The President's Daughter (Britton)/Chapter 128
The following afternoon I walked with Miss Harding (I never called her Mrs. Lewis, having gained her consent to continue addressing her in the old way) to the home of a friend where she was having tea. From there I went over to my friends', the Mousers. I remember the queer sense of detachment I felt toward old landmarks which since my childhood had grown strangely unfamiliar to me. Here in my own home town, the same feeling of unreality, of walking through the picture-book, possessed me as it had in France, and it was difficult for me to realize that I was alive and not dreaming dreams. In current slang, I wondered "what it was all about."
Yet all the time Miss Harding and I were discussing my problem. I was telling her how deeply in debt I was, and she was telling me how she had invested in real estate until she and Ralph were both frightened lest they should lose heavily. I was a bit sensitive about even discussing money, feeling assured that now that one of the Hardings knew my story, she would set about to right things for Elizabeth Ann.
Miss Harding said she herself would tell Carrie Votaw the facts about their brother's child, but that Mrs. Votaw had not been particularly well and it would be such a shock that she would prefer to wait until later on, perhaps the following month, when she expected to see her sister again. I agreed very readily to this, and told Miss Harding I would leave the matter entirely in her hands, as she asked me to do.
When Mrs. Votaw came to the Lewis home the next time, Miss Harding suggested to her that she and her friends take me along back as far as Washington with them, and to this Mrs. Votaw heartily agreed, saying that there was ample room in their Hudson car. She said the car belonged to her friend, Mr. Cyrus Simmons, who, with his brother-in-law, would be the only other two occupants on the return trip. Mrs. Votaw remained over night at her father's, Dr. Harding's, on East Center Street, the night before we were to leave Marion, and I, staying at the Lewis home, slept that night in Miss Harding's room. Her husband had left that day for Florida to attend to some business down there.
I remember well how it stormed that night. It occurred to me, as we lay there talking in our beds across from each other, that the frequent flashes of lightning and peals of thunder were possibly symbolic of Miss Harding's mental state. I felt so sorry for her. She seemed to be so full of fear.
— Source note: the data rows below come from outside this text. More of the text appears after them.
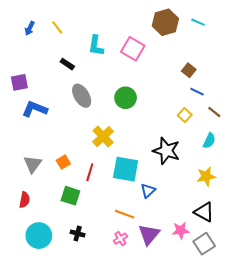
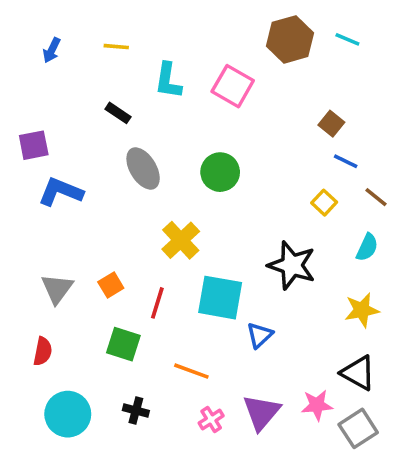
yellow line: (57, 27) -> (116, 47), moved, turned -48
orange line: (125, 214) -> (191, 371), moved

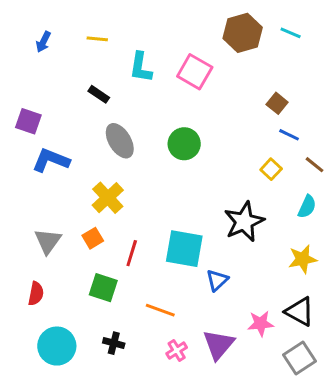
purple square: (34, 145) -> (28, 121), turned 30
yellow cross: (181, 240) -> (108, 198), moved
black star: (292, 265) -> (244, 222), turned 30
pink star: (317, 405) -> (261, 324), moved

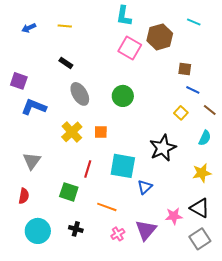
brown hexagon: (243, 33) -> (160, 37), moved
blue arrow: (43, 42) -> (29, 28), turned 40
cyan L-shape: (141, 67) -> (124, 16), moved
brown square: (277, 103) -> (185, 69), turned -32
orange square: (93, 238) -> (101, 132), moved, turned 32

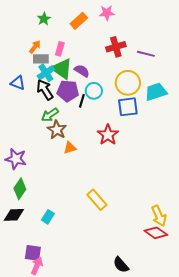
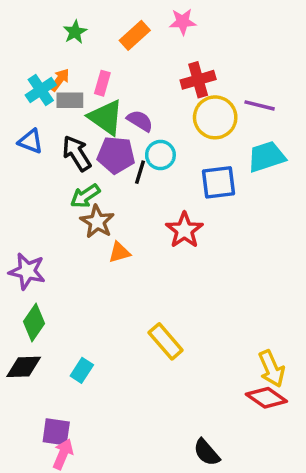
purple line: (146, 54) -> (260, 105), moved
cyan cross: (46, 73) -> (41, 90), moved
yellow circle: (128, 83) -> (215, 117), moved

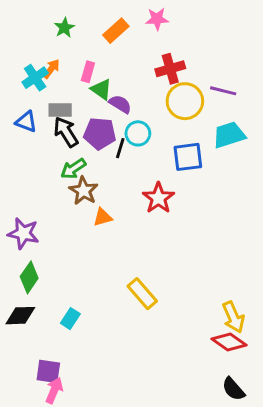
gray rectangle: (70, 100) -> (60, 110), moved
green triangle: (106, 117) -> (101, 89), moved, size x0.7
black semicircle: (207, 452) -> (233, 389), moved

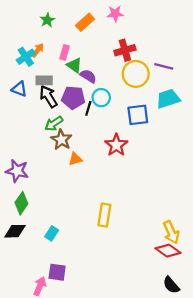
yellow rectangle: (142, 294) -> (104, 215), turned 50
purple square: (48, 371) -> (57, 272), moved

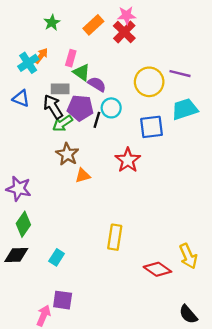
red cross: (125, 50) -> (124, 32), moved, turned -30
gray rectangle: (44, 80) -> (60, 89), moved
green arrow: (54, 123) -> (63, 123), moved
red diamond: (168, 251) -> (157, 269), moved

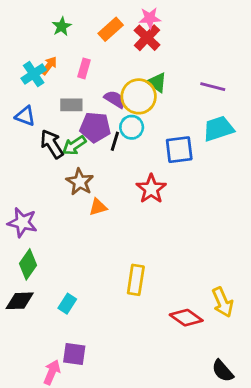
green triangle: (82, 72) -> (157, 82), moved
yellow circle: (149, 82) -> (139, 96), moved
black arrow: (53, 107) -> (52, 144), moved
I had passed all through the stage of fear of exposure, and did not fear anything except my inability to get Elizabeth Ann and to keep her.
The question of the $90,000 came up again and I said to Miss Harding that I could not see the awfulness of her brother's speculation, for most big men played the market, and just because the President had had no cash with which to cover his pledge, likely they had volunteered to go ahead and "play" for him. Miss Harding took the attitude that her brother was above gambling. I was not, however, at all in agreement with her views that he would not have been capable of "taking chances." He and the fellows in Marion with whom he had played cards had always played for stakes. I told her about one night when Mr. Harding had come over to see me in New York. He related how three men had approached him on the train with an invitation to play cards. They had all repaired to the end compartment. He said that he did not seem to "catch on" to them at first, but very soon he found himself deeply in debt—that is, as I remember, to the extent of something over $100, which was a considerable amount for a train card game I suppose—and he told me how he had said to them, "Gentlemen, I always pay my just indebtednesses, but in this instance I am going to give you only as much as I can spare." Thereupon he gave them $50 and his personal card, and told them they could look him up in Washington if they desired to collect the balance. He said to me that it had been a plain "hold-up game" and that he never expected to see them in Washington at all. So, even though the $90,000 in question, which Miss Harding felt her brother did not owe, was nine hundred times the amount of the indebtedness he incurred in playing cards, I was quite sure in my own mind that he had very possibly "taken chances" in this instance as well. I decided he might even have done it for Elizabeth Ann and me, knowing how he so frequently talked of "taking out some kind of a policy," or setting aside some money for me in some way.